Reprod Biomed Online. 2008 Jun;16(6):778-83. doi: 10.1016/s1472-6483(10)60142-3.
A group of 140 women with a body mass index (BMI) < or = 24 kg/m(2) undergoing 291 cycles was compared with a group of 138 women with a BMI >24 kg/m(2) in 291 cycles, with respect to duration of ovarian stimulation and dose of gonadotrophin, number of oocytes collected, cleavage and implantation rate, clinical pregnancy, miscarriage and delivery rates.
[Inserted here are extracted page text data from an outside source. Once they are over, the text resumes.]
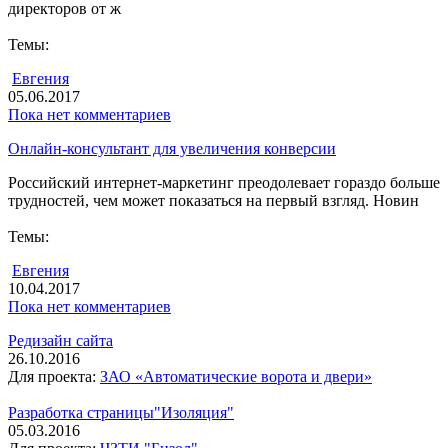
директоров от ж
Темы:
Евгения
05.06.2017
Пока нет комментариев
Онлайн-консультант для увеличения конверсии
Российский интернет-маркетинг преодолевает гораздо больше
трудностей, чем может показаться на первый взгляд. Новин
Темы:
Евгения
10.04.2017
Пока нет комментариев
Редизайн сайта
26.10.2016
Для проекта:
ЗАО «Автоматические ворота и двери»
Разработка страницы"Изоляция"
05.03.2016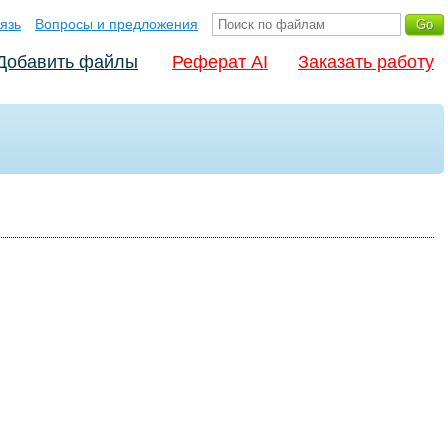
язь
Вопросы и предложения
Добавить файлы
Реферат AI
Заказать работу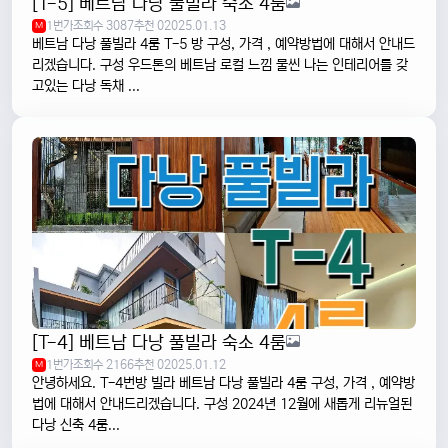
[T-5] 베트남 다낭 풀빌라 숙소 4룸
1번가
조회수 3087
추천 0
2025.01.13
M
베트남 다낭 풀빌라 4룸 T-5 방 구성, 가격 , 예약방법에 대해서 안내드
리겠습니다. 구성 우드톤의 베트남 로컬 느낌 물씬 나는 인테리어를 갖
고있는 다낭 독채 ...
[T-4] 베트남 다낭 풀빌라 숙소 4룸
1번가
조회수 2166
추천 0
2025.01.12
M
안녕하세요. T-4번방 빌라 베트남 다낭 풀빌라 4룸 구성, 가격 , 예약방
법에 대해서 안내드리겠습니다. 구성 2024년 12월에 새롭게 리뉴얼된
다낭 신축 4룸...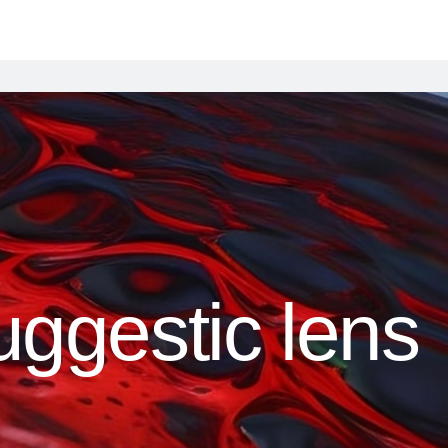
uggestic lens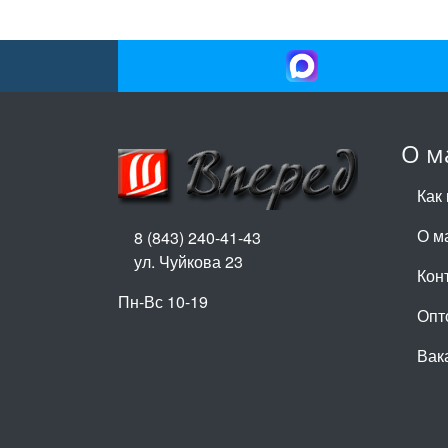
О м
Как 
О м
8 (843) 240-41-43
ул. Чуйкова 23
Кон
Пн-Вс 10-19
Опт
Вак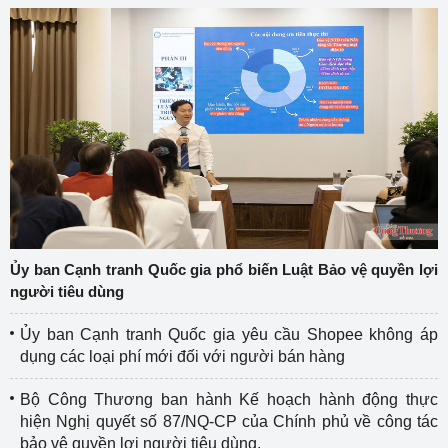
Ủy ban Cạnh tranh Quốc gia phổ biến Luật Bảo vệ quyền lợi
người tiêu dùng
Ủy ban Cạnh tranh Quốc gia yêu cầu Shopee không áp
dụng các loại phí mới đối với người bán hàng
Bộ Công Thương ban hành Kế hoạch hành động thực
hiện Nghị quyết số 87/NQ-CP của Chính phủ về công tác
bảo vệ quyền lợi người tiêu dùng.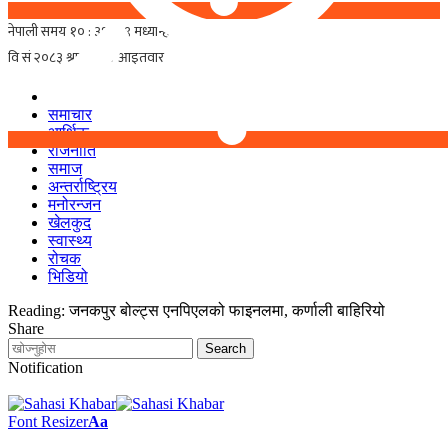
समाचार
आर्थिक
राजनीति
समाज
अन्तर्राष्ट्रिय
मनोरन्जन
खेलकुद
स्वास्थ्य
रोचक
भिडियो
Reading:
जनकपुर बोल्ट्स एनपिएलको फाइनलमा, कर्णाली बाहिरियो
Share
Notification
Font Resizer
Aa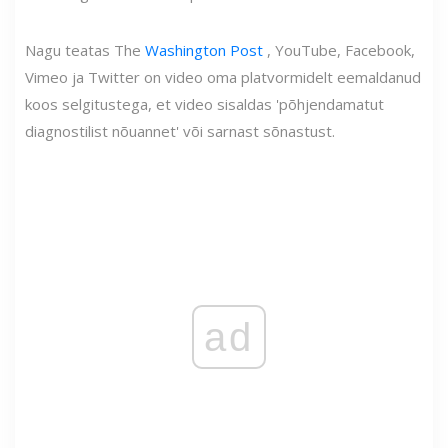
Nagu teatas The
Washington Post
, YouTube, Facebook,
Vimeo ja Twitter on video oma platvormidelt eemaldanud
koos selgitustega, et video sisaldas 'põhjendamatut
diagnostilist nõuannet' või sarnast sõnastust.
ad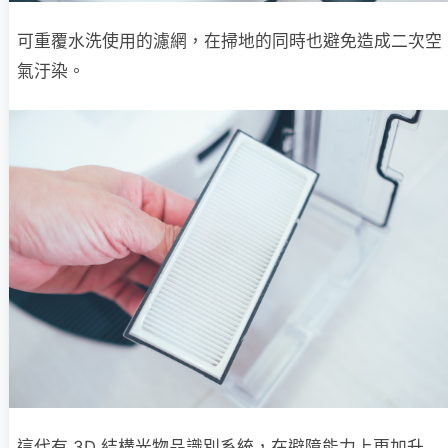
可重覆水洗使用的濾網，在掃地的同時也避免造成二次空
氣汙染。
這代有 3D 結構光物品識別系統，在避障能力上更加升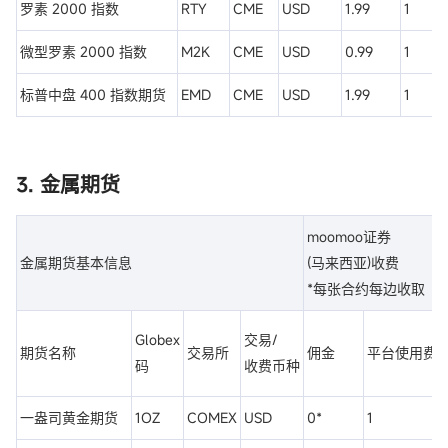
罗素 2000 指数
RTY
CME
USD
1.99
1
微型罗素 2000 指数
M2K
CME
USD
0.99
1
标普中盘 400 指数期货
EMD
CME
USD
1.99
1
3. 金属期货
moomoo证券
金属期货基本信息
(马来西亚)收费
*每张合约每边收取
Globex
交易/
期货名称
交易所
佣金
平台使用费
码
收费币种
一盎司黄金期货
1OZ
COMEX
USD
0*
1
Patients with a BMI > 24 kg/m(2) demonstrated a significant decrease in the number of follicles after stimulation (P = 0.01), a comparative increase in the number ampoules of gonadotrophin used (P = 0.03) and a lower number of eggs collected (P = 0.05). The mean number of embryos on days 1, 2 and 3 was significantly lower in the group with BMI > 24 kg/m(2) (P < 0.001). No significant difference was found in clinical pregnancy and miscarriage rates between the two groups. In spite of the lower response in women with BMI > 24 kg/m(2), the delivery rate per retrieval was not different (24.6 versus 24.8%). These results indicate a lower stimulation response in women with elevated BMI, but no adverse effect on IVF outcome. In relation to wellbeing, however, it is recommended that patients with a high BMI reduce their weight before IVF treatment.